Armed with this knowledge, I began to be thankful my PCP had done an A1C and warned me to make lifestyle changes. I’ve worked hard and my last A1C had dropped four levels and even my non-fasting glucose levels have been normal, well below 100. But it hasn’t been easy.

So on Monday when Job 23:10 was brought to my attention twice, I hoped another trial wasn’t headed my way. I had an appointment that day with my eye doctor who had been monitoring my very early stage macular degeneration which was diagnosed about four years ago, but my condition had been so stable since them that I wasn’t too concerned.

At my last appointment six months ago, my eye doctor looked at the pictures they’d taken (similar to an x-ray of the eyes) and asked me if I was taking vitamins. I explained that I was taking Eye Promise and drinking aronia berry juice which has shown very good results for people with this condition. She smiled and replied, “Keep doing what you’re doing.”

Now six months had passed and after an assistant had put me through most of the usual tests, the doctor came in. She asked if I’d noticed any changes in my vision. I replied, “It’s not as good when I try to read very fine print on bottles, but I thought maybe it was because of my cataracts.”  (The doctor had told me that cataracts actually help slow the progression of macular degeneration,, so I’d decided not to have them removed.)

Dr. M shook her head as she sat down and pulled up the “x-rays” of my eyes. One by one she compared them with previous pictures and showed me how the condition had worsened. She said, “Your eyes may stay like this forever and never get any worse, but I want you to see a retina specialist.”

Is it still “dry?” I’d learned over the years that wet is the name given to the more advanced condition of macular degeneration.

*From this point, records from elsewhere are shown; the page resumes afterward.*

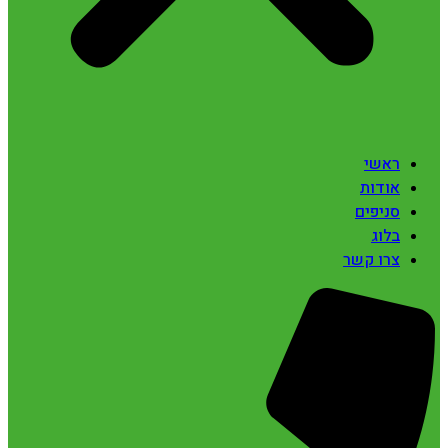
ראשי
אודות
סניפים
בלוג
צרו קשר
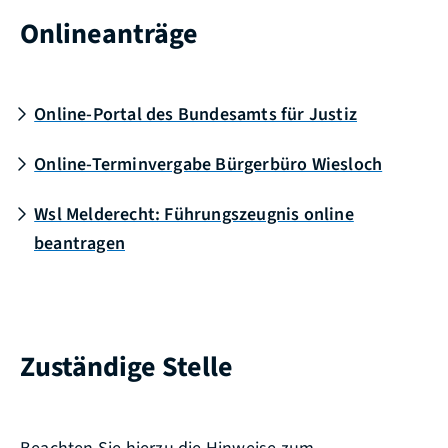
Onlineanträge
Online-Portal des Bundesamts für Justiz
Online-Terminvergabe Bürgerbüro Wiesloch
Wsl Melderecht: Führungszeugnis online
beantragen
Zuständige Stelle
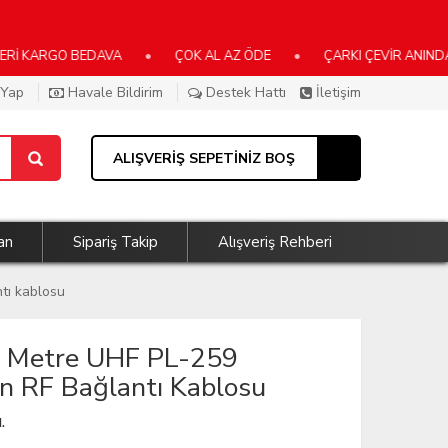
RGO BEDAVA
•
ÇOK AL AZ ÖDE
•
ÇARKI ÇEVİR ANINDA KAZAN
 Yap
Havale Bildirim
Destek Hattı
İletişim
ALIŞVERİŞ SEPETİNİZ BOŞ
an
Sipariş Takip
Alışveriş Rehberi
ntı kablosu
5 Metre UHF PL-259
en RF Bağlantı Kablosu
.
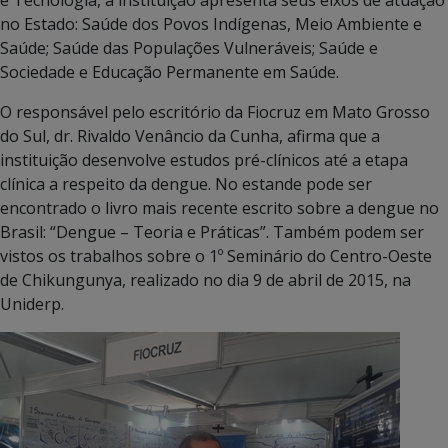
no Estado: Saúde dos Povos Indígenas, Meio Ambiente e
Saúde; Saúde das Populações Vulneráveis; Saúde e
Sociedade e Educação Permanente em Saúde.
O responsável pelo escritório da Fiocruz em Mato Grosso
do Sul, dr. Rivaldo Venâncio da Cunha, afirma que a
instituição desenvolve estudos pré-clínicos até a etapa
clínica a respeito da dengue. No estande pode ser
encontrado o livro mais recente escrito sobre a dengue no
Brasil: “Dengue – Teoria e Práticas”. Também podem ser
vistos os trabalhos sobre o 1º Seminário do Centro-Oeste
de Chikungunya, realizado no dia 9 de abril de 2015, na
Uniderp.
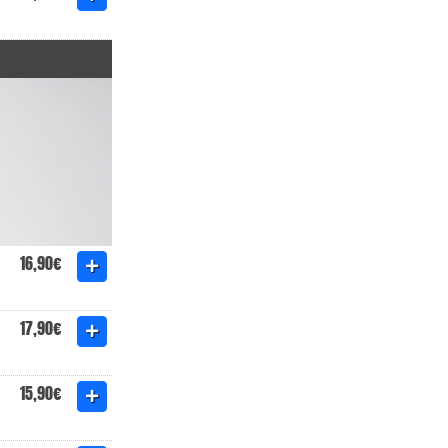
16,90€
17,90€
15,90€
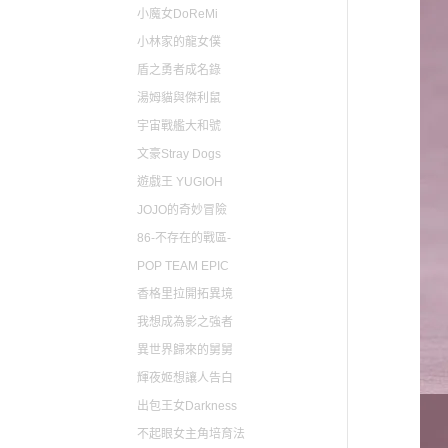
小魔女DoReMi
小林家的龍女僕
盾之勇者成名錄
湯姆貓與傑利鼠
宇宙戰艦大和號
文豪Stray Dogs
遊戲王 YUGIOH
JOJO的奇妙冒險
86-不存在的戰區-
POP TEAM EPIC
香格里拉開拓異境
我想成為影之強者
異世界歸來的舅舅
輝夜姬想讓人告白
出包王女Darkness
不起眼女主角培育法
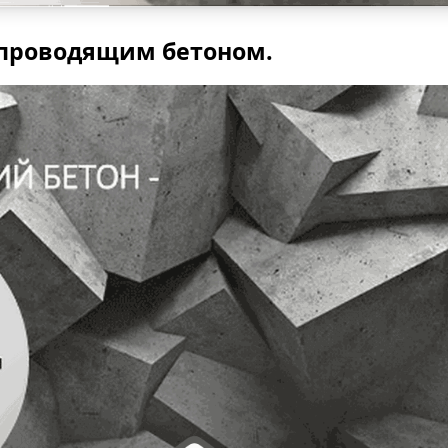
опроводящим бетоном.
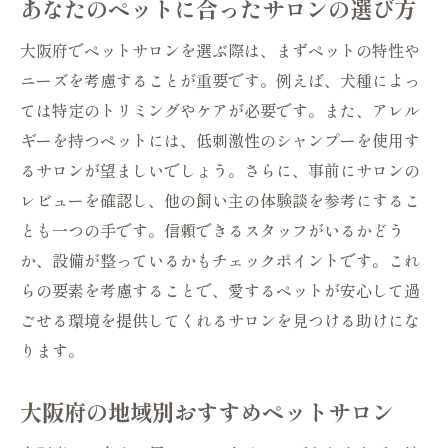
あなたのペットに合ったサロンの選び方
大阪府でペットサロンを選ぶ際は、まずペットの特性や
ニーズを考慮することが重要です。例えば、犬種によっ
ては特定のトリミングやケアが必要です。また、アレル
ギーを持つペットには、低刺激性のシャンプーを使用す
るサロンが望ましいでしょう。さらに、事前にサロンの
レビューを確認し、他の飼い主の体験談を参考にするこ
とも一つの手です。信頼できるスタッフがいるかどう
か、設備が整っているかもチェックポイントです。これ
らの要素を考慮することで、愛するペットが安心して過
ごせる環境を提供してくれるサロンを見つける助けにな
ります。
大阪府の地域別おすすめペットサロン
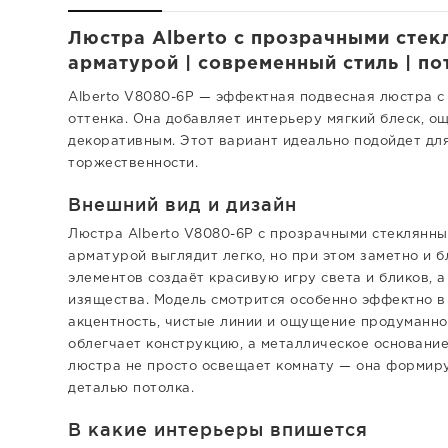
Люстра Alberto с прозрачными сте
арматурой | современный стиль | п
Alberto V8080-6P — эффектная подвесная люстра с 
оттенка. Она добавляет интерьеру мягкий блеск, о
декоративным. Этот вариант идеально подойдет дл
торжественности.
Внешний вид и дизайн
Люстра Alberto V8080-6P с прозрачными стеклянн
арматурой выглядит легко, но при этом заметно и 
элементов создаёт красивую игру света и бликов, 
изящества. Модель смотрится особенно эффектно в
акцентность, чистые линии и ощущение продуманно
облегчает конструкцию, а металлическое основание
люстра не просто освещает комнату — она формиру
деталью потолка.
В какие интерьеры впишется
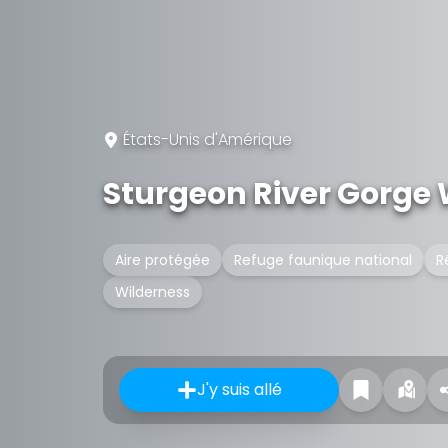
États-Unis d'Amérique
Sturgeon River Gorge 
Aire protégée
Refuge faunique national
R
Wilderness
J'y suis allé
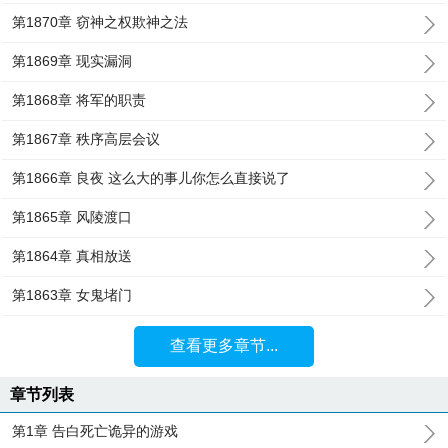
第1870章 窃神之权欺神之法
第1869章 现实漏洞
第1868章 将军的职责
第1867章 秩序高层会议
第1866章 良夜 这么大的事儿你怎么直接说了
第1865章 风陵渡口
第1864章 真相放送
第1863章 女鬼堵门
查看更多章节...
章节列表
第1章 告白死亡诡异的游戏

“I think so,” Dr. M said. “But the specialist has better equipment than I have to ascertain whether it’s wet or dry.”

I thanked Dr. M and headed for the outer office where Donn was waiting. I took a deep breath, determined not to cry, and told him the developments. I talked to the receptionist without breaking down as she made my appointment with the retina specialist.

As we left the office, Donn said, “Are you okay?”

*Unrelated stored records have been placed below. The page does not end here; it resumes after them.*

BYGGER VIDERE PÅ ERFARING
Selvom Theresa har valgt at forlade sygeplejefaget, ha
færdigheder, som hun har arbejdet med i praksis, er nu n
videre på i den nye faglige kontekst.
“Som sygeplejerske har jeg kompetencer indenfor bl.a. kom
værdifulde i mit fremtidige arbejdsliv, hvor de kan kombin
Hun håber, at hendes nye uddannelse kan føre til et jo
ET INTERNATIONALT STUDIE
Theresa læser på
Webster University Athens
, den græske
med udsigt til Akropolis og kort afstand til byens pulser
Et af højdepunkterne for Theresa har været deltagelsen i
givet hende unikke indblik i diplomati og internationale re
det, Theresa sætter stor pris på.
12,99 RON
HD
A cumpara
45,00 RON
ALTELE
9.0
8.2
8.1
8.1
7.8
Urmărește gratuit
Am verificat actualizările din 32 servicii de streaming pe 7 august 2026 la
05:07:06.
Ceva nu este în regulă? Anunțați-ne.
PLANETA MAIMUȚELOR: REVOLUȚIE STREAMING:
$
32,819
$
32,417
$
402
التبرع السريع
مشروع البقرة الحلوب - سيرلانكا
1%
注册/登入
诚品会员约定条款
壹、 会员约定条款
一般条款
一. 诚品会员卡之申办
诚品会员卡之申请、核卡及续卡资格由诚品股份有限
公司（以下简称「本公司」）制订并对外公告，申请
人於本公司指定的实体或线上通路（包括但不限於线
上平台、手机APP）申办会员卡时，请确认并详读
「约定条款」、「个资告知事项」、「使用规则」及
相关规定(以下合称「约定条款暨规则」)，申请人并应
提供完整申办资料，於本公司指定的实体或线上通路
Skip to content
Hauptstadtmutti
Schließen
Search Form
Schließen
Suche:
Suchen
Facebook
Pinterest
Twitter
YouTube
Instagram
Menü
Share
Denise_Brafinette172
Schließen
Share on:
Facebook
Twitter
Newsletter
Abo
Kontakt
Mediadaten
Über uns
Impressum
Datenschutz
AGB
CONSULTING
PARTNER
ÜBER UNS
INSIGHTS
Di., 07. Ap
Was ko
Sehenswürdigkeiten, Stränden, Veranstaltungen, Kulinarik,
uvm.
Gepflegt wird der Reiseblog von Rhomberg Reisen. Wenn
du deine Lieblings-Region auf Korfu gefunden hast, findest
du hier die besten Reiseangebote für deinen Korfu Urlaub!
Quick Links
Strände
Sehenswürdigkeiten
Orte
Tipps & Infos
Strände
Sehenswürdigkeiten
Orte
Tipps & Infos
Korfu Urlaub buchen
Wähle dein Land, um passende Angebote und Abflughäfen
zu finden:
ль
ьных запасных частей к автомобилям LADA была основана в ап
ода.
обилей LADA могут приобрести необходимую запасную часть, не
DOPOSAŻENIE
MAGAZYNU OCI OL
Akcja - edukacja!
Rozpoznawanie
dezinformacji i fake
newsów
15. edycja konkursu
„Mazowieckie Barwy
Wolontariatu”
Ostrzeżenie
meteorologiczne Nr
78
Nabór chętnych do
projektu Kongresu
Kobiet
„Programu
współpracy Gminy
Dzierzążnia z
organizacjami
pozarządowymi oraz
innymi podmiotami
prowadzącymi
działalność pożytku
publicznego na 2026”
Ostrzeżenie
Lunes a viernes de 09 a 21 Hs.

I shrugged, wiping my eyes. “This isn’t good.”

Getting into the car, I asked myself, “Why now? Why had the macular degeneration gotten so much worse since my last appointment after being completely stable?

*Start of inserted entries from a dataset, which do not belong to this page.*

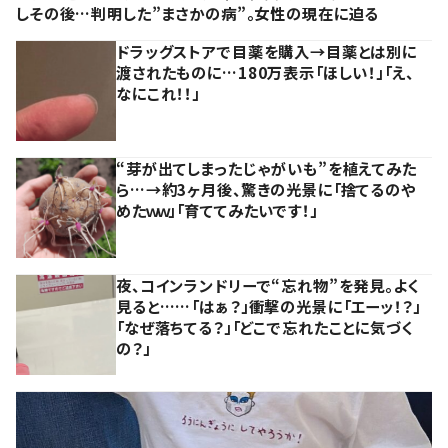
しその後…判明した”まさかの病”。女性の現在に迫る
ドラッグストアで目薬を購入→目薬とは別に
渡されたものに…180万表示「ほしい！」「え、
なにこれ！！」
“芽が出てしまったじゃがいも”を植えてみた
ら…→約3ヶ月後、驚きの光景に「捨てるのや
めたｗｗ」「育ててみたいです！」
夜、コインランドリーで“忘れ物”を発見。よく
見ると……「はぁ？」衝撃の光景に「エーッ！？」
「なぜ落ちてる？」「どこで忘れたことに気づく
の？」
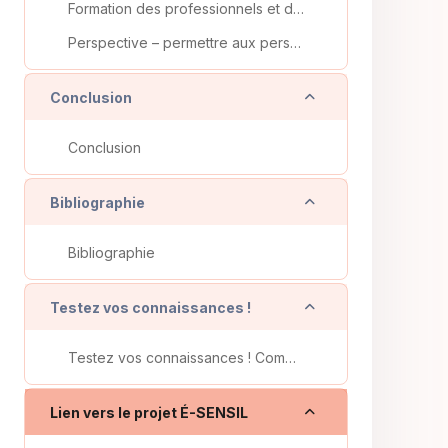
Formation des professionnels et des aidants
Perspective – permettre aux personnes sourdaveugles la communication entre plusieurs parties
Replier
Conclusion
Conclusion
Replier
Bibliographie
Bibliographie
Replier
Testez vos connaissances !
Testez vos connaissances ! Communication et surdicécité primaire / congénitale.
Replier
Lien vers le projet É-SENSIL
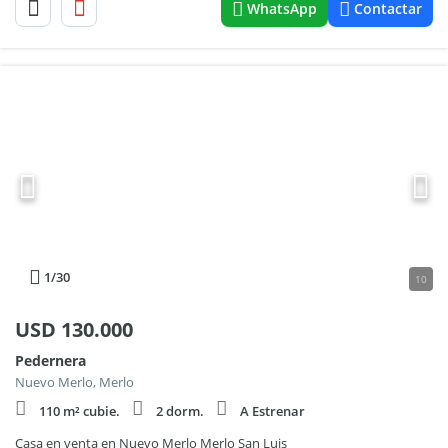
WhatsApp
Contactar
1
/30
10
USD
130.000
Pedernera
Nuevo Merlo, Merlo
110 m² cubie.
2 dorm.
A Estrenar
Casa en venta en Nuevo Merlo Merlo San Luis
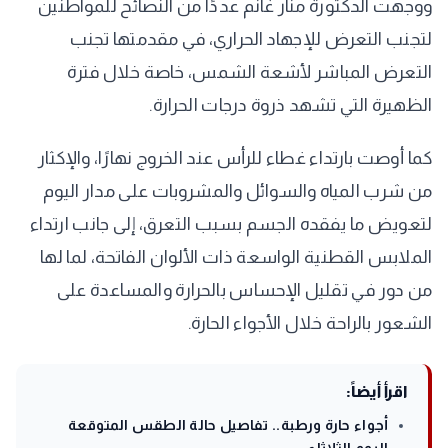
ووجهت الدكتورة منار غانم عددًا من النصائح للمواطنين
لتجنب التعرض للإجهاد الحراري، في مقدمتها تجنب
التعرض المباشر لأشعة الشمس، خاصة خلال فترة
الظهيرة التي تشهد ذروة درجات الحرارة.
كما أوصت بارتداء غطاء للرأس عند الخروج نهارًا، والإكثار
من شرب المياه والسوائل والمشروبات على مدار اليوم
لتعويض ما يفقده الجسم بسبب التعرق، إلى جانب ارتداء
الملابس القطنية الواسعة ذات الألوان الفاتحة، لما لها
من دور في تقليل الإحساس بالحرارة والمساعدة على
الشعور بالراحة خلال الأجواء الحارة.
اقرأ أيضاً:
أجواء حارة ورطبة.. تفاصيل حالة الطقس المتوقعة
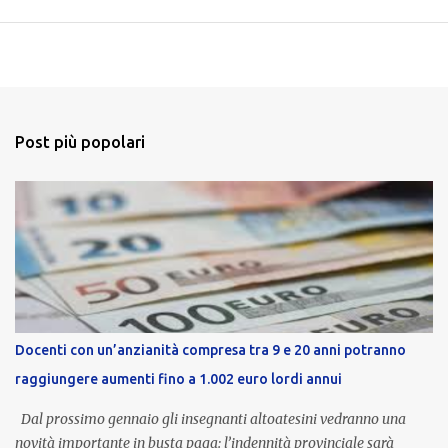
Post più popolari
Docenti con un’anzianità compresa tra 9 e 20 anni potranno
raggiungere aumenti fino a 1.002 euro lordi annui
Dal prossimo gennaio gli insegnanti altoatesini vedranno una
novità importante in busta paga: l’indennità provinciale sarà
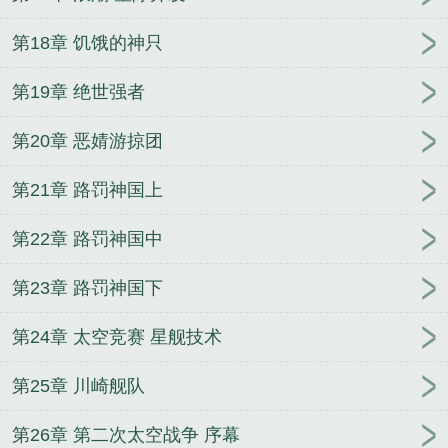
第18章 饥饿的神只
第19章 绝世强者
第20章 恶婧游掠团
第21章 路罚神国上
第22章 路罚神国中
第23章 路罚神国下
第24章 太空竞赛 星舰技术
第25章 川崎舰队
第26章 第二次太空战争 序幕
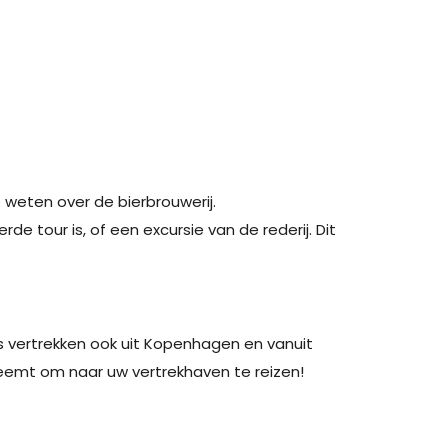
 weten over de bierbrouwerij.
e tour is, of een excursie van de rederij. Dit
es vertrekken ook uit Kopenhagen en vanuit
 neemt om naar uw vertrekhaven te reizen!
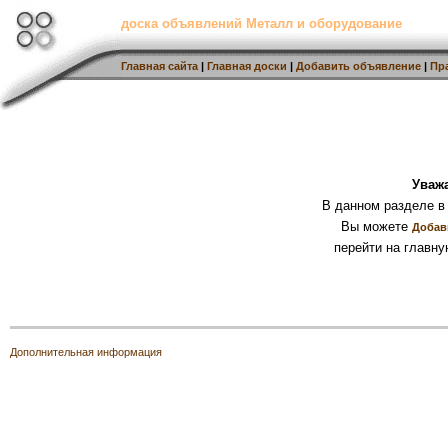
доска объявлений Металл и оборудование
Главная сайта
|
Главная доски
|
Добавить объявление
|
Пр
Уваж
В данном разделе в
Вы можете
Добав
перейти на главну
Дополнительная информация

Then I remembered what my body had gone through in the last six months. Had the chemo caused my eyes to get worse? It seemed likely that it could. I’ll talk to the doctor about it soon.

Regardless of what I find out, I will cling to the promise that: [God] knows the way that I take; when He has tested me, I will come forth as gold. (Job 23:10). He’s the One who gets to decide how shiny He wants us to be!

Heavenly Father, help me remember that you know what you’re doing and you don’t make mistakes. Please enable me to find the strength in you to face another test and come forth as gold. Amen.

Health Update

My sleep issues have gotten better in the last week or so, as have the itchy skin and irritated eyes I mentioned last week, so I’m thankful for that. Please pray that these side effects would be less after my next Targeted Treatment on 10/31/23.

I had an appointment with the PA of my plastic surgeon on Monday morning. The surgeon had basically warned me after surgery in May that I probably wouldn’t see his face again any time soon and I haven’t, so I’m very thankful for his PA. He’s about the age of my oldest grandson, very kind and caring and good at what he does.

 He was pleased with how quickly my lab work has gotten back to normal, but we’ve decided to wait until after the holidays for reconstructive surgery. We celebrate Thanksgiving the second weekend of November, so I don’t want to have surgery before that and after that, it will be time to get ready for Christmas.

Please pray that I’ll be able to stick to my low-carb diet as the holidays draw near! Thank you so much for your prayers!